Our results showed high accuracy of the models developed to classify seeds according to their germination capacity, and moderate performance for predicting seed vigor. The models developed using X-ray data achieved the highest precision, with an accuracy of 0.90 for germination and 0.68 for vigor prediction via the LDA and PLS-DA algorithms, respectively. The variables related to tissue density had the most contribution to seed quality classification. This fact reveals the direct relationship between physical characteristics of seeds (tissue integrity) and their physiological quality.
Differences in tissue densities in radiographic images are associated with morphological alterations and anatomical properties [6]. The relationship between tissue density parameters and seed germination was also reported for other species, indicating that X-ray imaging has great potential to be employed for seed quality classification [7,27,28]. Nevertheless, since X-ray images only show the physical state of an object, caution is necessary when using this technique, as seeds are living and complex organisms influenced by many factors [5]. Consequently, this relationship may not always be detected using only the X-ray technique [6].
The use of NIR spectroscopy methods combined with X-ray imaging can provide both seed chemical composition and physical integrity measurements [10,14,15,16,17]. The NIR spectra comprise bands of higher wavelengths arising from overlapping absorptions corresponding to chemistry bond combinations such as C-H, O-H, and N-H [3]. The spectral bands that had greater contribution to classify the germination capacity of U. brizantha seeds were 1221, 1902, 2029, 2037, 2045, 2230, 2259, 2289, 2309, 2320, 2351 nm. The chemical compounds related to these wavelengths are amino acids, carbohydrates (cellulose, hemicellulose, pectic polysaccharides, pyranose compounds, starch, and sucrose) and nucleic acids [11,13,25,29,30]. Using the NIR data, the best algorithm to classify the seed germination capacity was PLS-DA, reaching an accuracy of 82%. In previous studies, the use of FT-NIR showed higher accuracy (90–100%) for seed viability classification using the PLS-DA algorithm [9,10,12]. However, it is important to mention that this is a pioneering study with the application of NIR for U. brizantha seed analysis. Therefore, further research is needed to elucidate the lower performance achieved, which may be related to the seed characteristics (e.g., presence of palea and lemma, greater amount of dead tissue—endosperm, and reduced embryo size).
The use and combination of different techniques have gradually increased in seed technology, especially for detecting seed viability [12,31,32,33,34,35]. Combinations based on merged data have shown the potential to increase reliability on seed classification when compared to the use of individual analytical techniques [3,19]. In the present study, we combined information from both FT-NIR and X-ray techniques into five machine learning models in order to find the best classifier.
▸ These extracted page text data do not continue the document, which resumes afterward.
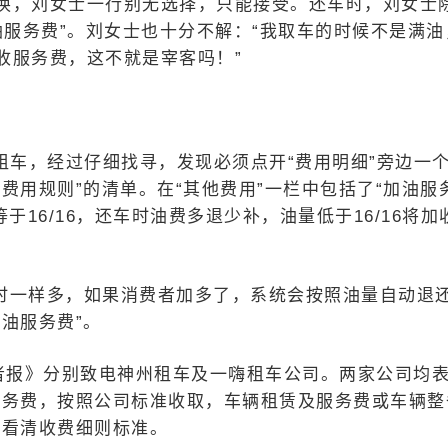
换，刘女士一行别无选择，只能接受。还车时，刘女士
油服务费”。刘女士也十分不解：“我取车的时候不是满油
收服务费，这不就是宰客吗！”
租车，经过仔细找寻，发现必须点开“费用明细”旁边一
费用规则”的清单。在“其他费用”一栏中包括了“加油服
16/16，还车时油费多退少补，油量低于16/16将加
时一样多，如果消费者加多了，系统会按照油量自动退
油服务费”。
费者报》分别致电神州租车及一嗨租车公司。两家公司均
服务费，按照公司标准收取，车辆租赁及服务费或车辆整
当看清收费细则标准。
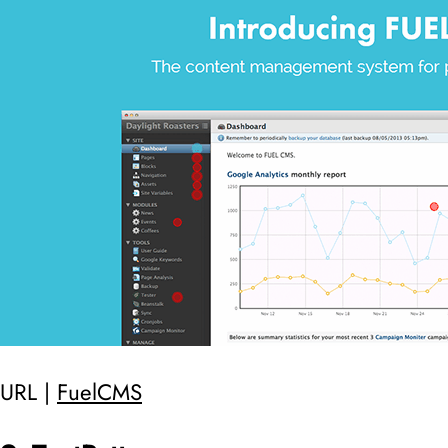
URL |
FuelCMS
The model achieved an accuracy of 85% with the RF algorithm to predict the seed germination capacity. In total, 310 variables from FT-NIR, and 17 variables from X-ray imaging were used. Conversely, we did not have similar results for seed vigor prediction, where the models showed less accuracy (<62%).
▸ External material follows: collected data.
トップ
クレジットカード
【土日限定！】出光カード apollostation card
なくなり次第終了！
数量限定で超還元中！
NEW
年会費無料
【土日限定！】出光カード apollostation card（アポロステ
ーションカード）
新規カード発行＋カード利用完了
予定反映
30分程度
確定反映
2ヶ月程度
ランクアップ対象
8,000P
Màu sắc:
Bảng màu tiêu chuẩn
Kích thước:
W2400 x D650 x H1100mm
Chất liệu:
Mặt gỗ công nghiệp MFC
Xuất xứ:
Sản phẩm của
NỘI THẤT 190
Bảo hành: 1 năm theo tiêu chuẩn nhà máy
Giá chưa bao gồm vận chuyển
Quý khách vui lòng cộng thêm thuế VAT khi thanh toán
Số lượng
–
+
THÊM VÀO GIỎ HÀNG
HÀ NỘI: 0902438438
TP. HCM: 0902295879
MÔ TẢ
The lower accuracy of the models developed for seed vigor classification may be associated with the complexity of seed behavior, which is also influenced by environmental conditions [1]. For instance, our model distinguished class 2 (rapid germination) from class 1 (non-germinated seeds), but not from class 3 (slow germination) (Figure 2a). Interestingly, seeds with soft mechanical damages in the embryonic axis (Figure 2b) were not identified by the model as non-germinated seeds (class 1); instead, they were erroneously classified as class 2 or 3.
We selected three seeds of each class and presented their spectra and 3D projection of X-ray images based on grayscale to simplify the relationship between the methods tested in this paper. We observed differences among classes for absorbance values across the spectrum (Figure 2c) and grayscale values in the X-ray images (Figure 2d), which directly affected seed performance (Figure 2d).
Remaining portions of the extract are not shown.